Our observed differences in risk of T2DM in people with or without hypertension or CVD in the first 5 years of treatment is surprising. It is likely that people started on statins and also diagnosed with hypertension and CVD will also receive more life-style advice, in particular increased physical activity, and may be more likely to adhere to advice. There is evidence that such interventions reduce the risk of T2DM [44], but may not provide long-term protection [45], which may explain our findings. Over time, impaired insulin secretion induced by statins worsens, more beta cells become unable to secrete sufficient insulin to compensate for insulin resistance with hyperinsulinemia, increasing the risk of developing Type 2 diabetes with longer statin use. This mechanism could make hypertensive patients, already with insulin resistance, develop T2DM faster than non-hypertensives, which would explain the slightly higher rates of T2DM observed in hypertensive statins users per time band, compared with non-hypertensives users.

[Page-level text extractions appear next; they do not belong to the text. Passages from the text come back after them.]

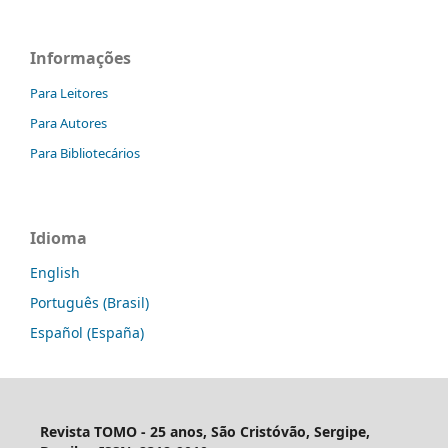
Informações
Para Leitores
Para Autores
Para Bibliotecários
Idioma
English
Português (Brasil)
Español (España)
Revista TOMO - 25 anos, São Cristóvão, Sergipe,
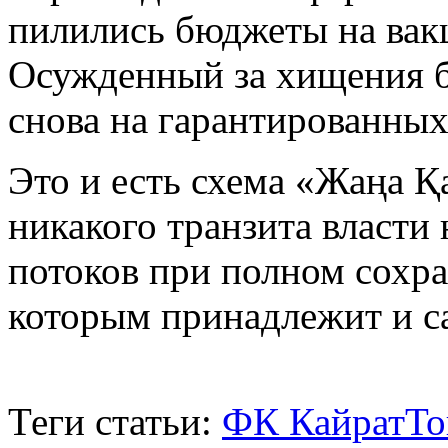
пилились бюджеты на вак
Осужденный за хищения б
снова на гарантированных
Это и есть схема «Жаңа Қа
никакого транзита власти 
потоков при полном сохра
которым принадлежит и са
Теги статьи:
ФК Кайрат
То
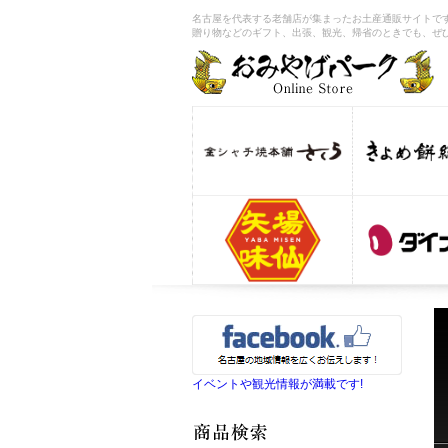
名古屋を代表する老舗店が集まったお土産通販サイトです
贈り物などのギフト、出張、観光、帰省のときでも、ぜ
イベントや観光情報が満載です!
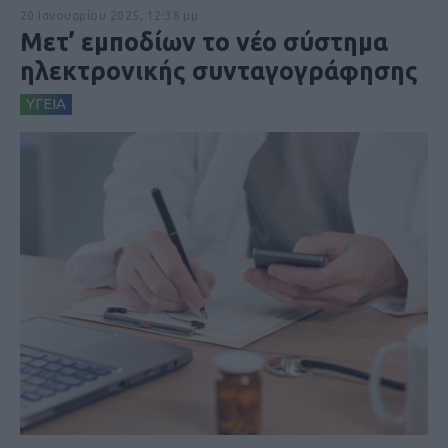
20 Ιανουαρίου 2025, 12:38 μμ
Μετ’ εμποδίων το νέο σύστημα
ηλεκτρονικής συνταγογράφησης
ΥΓΕΙΑ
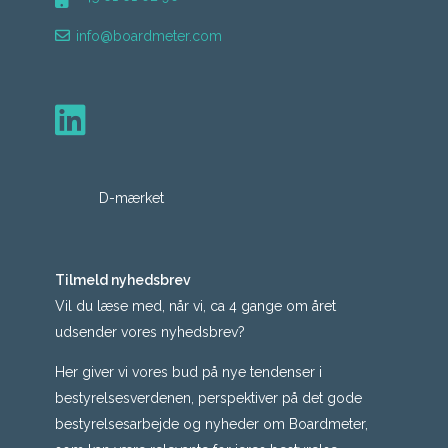
info@boardmeter.com
D-mærket
Tilmeld nyhedsbrev
Vil du læse med, når vi, ca 4 gange om året
udsender vores nyhedsbrev?
Her giver vi vores bud på nye tendenser i
bestyrelsesverdenen, perspektiver på det gode
bestyrelsesarbejde og nyheder om Boardmeter,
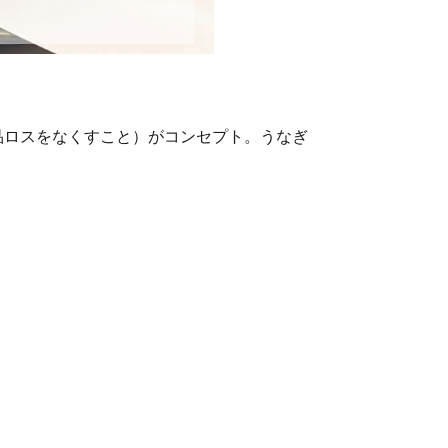
品ロスをなくすこと）がコンセプト。うなぎ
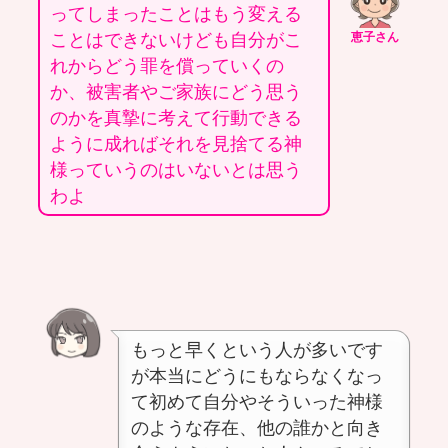
ってしまったことはもう変える
ことはできないけども自分がこ
恵子さん
れからどう罪を償っていくの
か、被害者やご家族にどう思う
のかを真摯に考えて行動できる
ように成ればそれを見捨てる神
様っていうのはいないとは思う
わよ
もっと早くという人が多いです
が本当にどうにもならなくなっ
て初めて自分やそういった神様
のような存在、他の誰かと向き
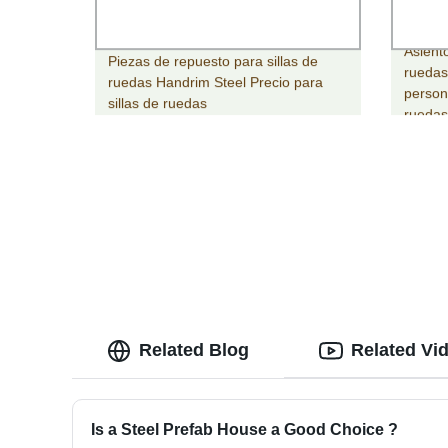
Asient
Piezas de repuesto para sillas de
ruedas
ruedas Handrim Steel Precio para
person
sillas de ruedas
rueda
Related Blog
Related Vi
Is a Steel Prefab House a Good Choice ?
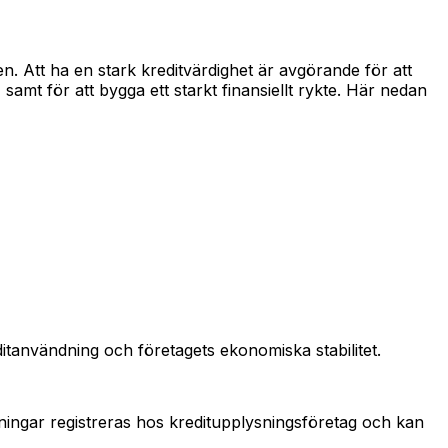
. Att ha en stark kreditvärdighet är avgörande för att
samt för att bygga ett starkt finansiellt rykte. Här nedan
editanvändning och företagets ekonomiska stabilitet.
alningar registreras hos kreditupplysningsföretag och kan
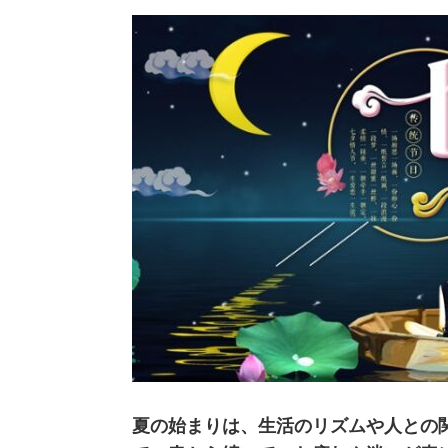
夏の始まりは、生活のリズムや人との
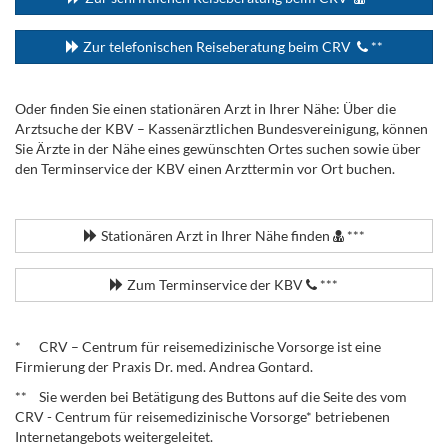
Zur telefonischen Reiseberatung beim CRV
**
Oder finden Sie einen stationären Arzt in Ihrer Nähe: Über die
Arztsuche der KBV – Kassenärztlichen Bundesvereinigung, können
Sie Ärzte in der Nähe eines gewünschten Ortes suchen sowie über
den Terminservice der KBV einen Arzttermin vor Ort buchen.
.
Stationären Arzt in Ihrer Nähe finden
***
Zum Terminservice der KBV
***
.
* CRV – Centrum für reisemedizinische Vorsorge ist eine
Firmierung der Praxis Dr. med. Andrea Gontard.
** Sie werden bei Betätigung des Buttons auf die Seite des vom
CRV - Centrum für reisemedizinische Vorsorge* betriebenen
Internetangebots weitergeleitet.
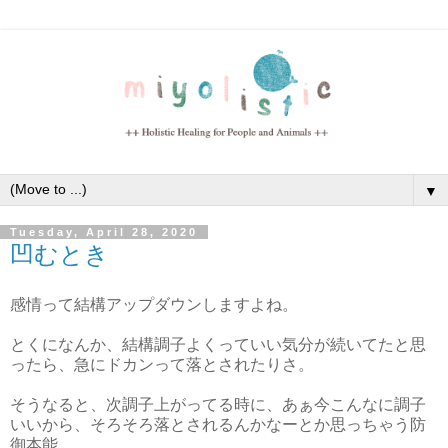
▼
Tuesday, April 28, 2020
凹むとき
感情って結構アップダウンしますよね。
とくになんか、結構調子よくっていい気分が続いてたと思
ったら、急にドカンって落とされたりさ。
そうなると、次調子上がってる時に、あぁ今こんなに調子
いいから、そろそろ落とされるんかなーとか思っちゃう防
御本能。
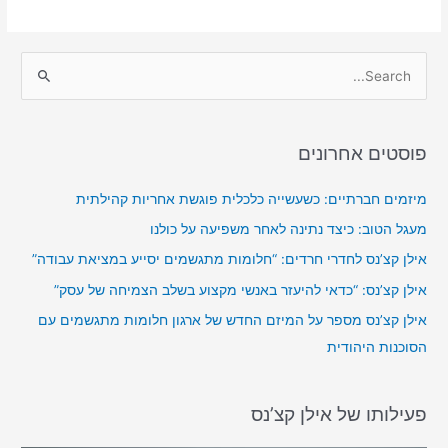
S
e
a
פוסטים אחרונים
r
c
מיזמים חברתיים: כשעשייה כלכלית פוגשת אחריות קהילתית
h
מעגל הטוב: כיצד נתינה לאחר משפיעה על כולנו
f
אילן קצ’נס לחדרי חרדים: “חלומות מתגשמים יסייע במציאת עבודה”
o
אילן קצ’נס: “כדאי להיעזר באנשי מקצוע בשלב הצמיחה של עסק”
r
אילן קצ’נס מספר על המיזם החדש של ארגון חלומות מתגשמים עם
:
הסוכנות היהודית
פעילותו של אילן קצ’נס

The hazard ratios observed in patients with hypertension and CVD were not due to their high BMI levels (as shown by our sensitivity analysis), although small decreased rates of T2DM were found when the analysis was restricted to patients with low BMI levels (underweight/normal). Obesity and overweight are strong predictors of T2DM, with profound impact on the disease progression, often preceding the development of many metabolic disorders characterized by insulin resistance, including hypertension and CVD [46].

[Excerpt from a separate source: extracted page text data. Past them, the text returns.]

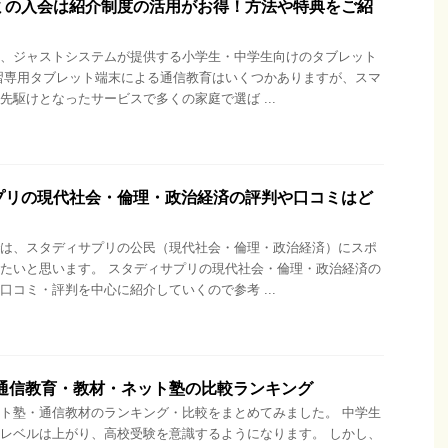
ミの入会は紹介制度の活用がお得！方法や特典をご紹
、ジャストシステムが提供する小学生・中学生向けのタブレット
習専用タブレット端末による通信教育はいくつかありますが、スマ
先駆けとなったサービスで多くの家庭で選ば ...
プリの現代社会・倫理・政治経済の評判や口コミはど
は、スタディサプリの公民（現代社会・倫理・政治経済）にスポ
たいと思います。 スタディサプリの現代社会・倫理・政治経済の
口コミ・評判を中心に紹介していくので参考 ...
 通信教育・教材・ネット塾の比較ランキング
ト塾・通信教材のランキング・比較をまとめてみました。 中学生
レベルは上がり、高校受験を意識するようになります。 しかし、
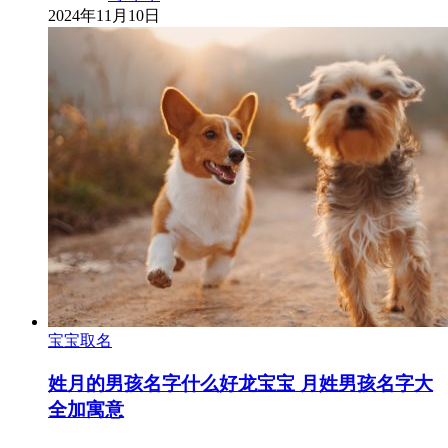
2024年11月10日
宝宝取名
姓月的男孩名字什么好龙宝宝 月姓男孩名字大
全加寓意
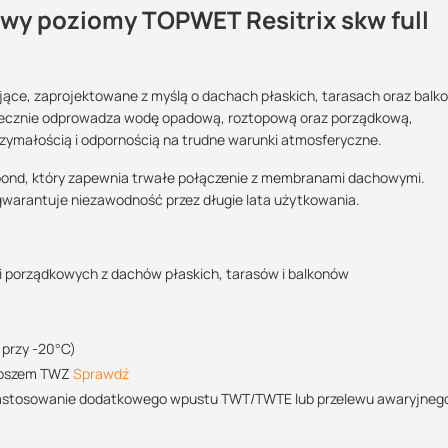
y poziomy TOPWET Resitrix skw full
tarasowe?
e, zaprojektowane z myślą o dachach płaskich, tarasach oraz balk
Maszy pytania lub wątpliwości?
tecznie odprowadza wodę opadową, roztopową oraz porządkową,
?:
POBIERZ
Skontaktuj się z nami
rzymałością i odpornością na trudne warunki atmosferyczne.
hronę przed przedostawaniem się zanieczyszczeń
ll bond, który zapewnia trwałe połączenie z membranami dachowymi.
>>
Wojciech Reichert
gwarantuje niezawodność przez długie lata użytkowania.
Specjalista doradca
 logistyczną oraz wsparcie w zakresie doradztwa technicznego
POBIERZ
DN 125
+48 732 227 697
07:00 - 15:00
 porządkowych z dachów płaskich, tarasów i balkonów
rowadzanie wody z jego powierzchni, dzięki czemu nie tworzą się na
wojciech@suez.com.pl
 zastosowania odpowiednich wpustów i technologii już na etapie jeg
POBIERZ
 przy -20°C)
 koszem TWZ
Sprawdź
t zastosowanie dodatkowego wpustu TWT/TWTE lub przelewu awaryjneg
 wtedy, gdy wpusty są położone na środku połaci, czyli nie przy attyce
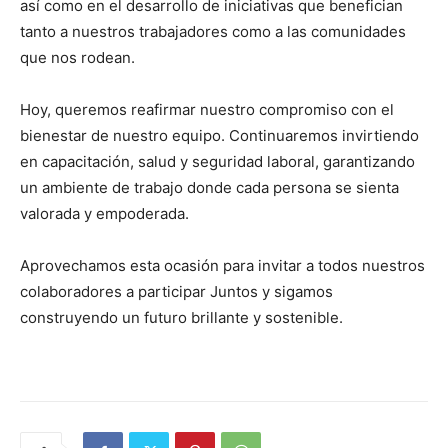
así como en el desarrollo de iniciativas que benefician
tanto a nuestros trabajadores como a las comunidades
que nos rodean.
Hoy, queremos reafirmar nuestro compromiso con el
bienestar de nuestro equipo. Continuaremos invirtiendo
en capacitación, salud y seguridad laboral, garantizando
un ambiente de trabajo donde cada persona se sienta
valorada y empoderada.
Aprovechamos esta ocasión para invitar a todos nuestros
colaboradores a participar Juntos y sigamos
construyendo un futuro brillante y sostenible.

The age-specific risk ratios of T2DM decreased in older people. In non statin-users the increase in T2DM with age is expected probably due to age-dependent loss of β-cells and increased obesity and reduced physical activity. In statin users the T2DM rates were higher and did not show an age gradient. There is a growing consensus that one mechanism by which statins increase incident diabetes is by pushing people over the diagnostic threshold of blood glucose earlier than people with similar risk factor profiles but not taking statins. A further mechanism is that younger people at high risk of developing diabetes are accurately targeted for statin treatment, which in conjunction with the former effect would attenuate the expected age gradient. The progression of pre-diabetes to T2DM has been extensively studied and both higher BMI, weight gain, blood pressure, younger age and triglycerides have been identified as predictors of diabetes development [47‐49]. The increased risk of developing T2DM with longer statin use is difficult to separate from the effect of other predictors of worsening beta cell function/decreased insulin sensitivity over time. T2DM is a multifactorial disease, with complex interactions between various environmental, behavioral and genetic factors, making the contribution of each single factor difficult to assess.

Statin use is associated with an increased risk of T2DM, which increases with longer duration of use and higher baseline BMI levels. Our results suggest that the relative risk is higher among people without diagnosed hypertension or cardiovascular disease.

These findings should be interpreted with caution as observational studies are subject to residual confounding by indication and other biases that cannot be ruled out.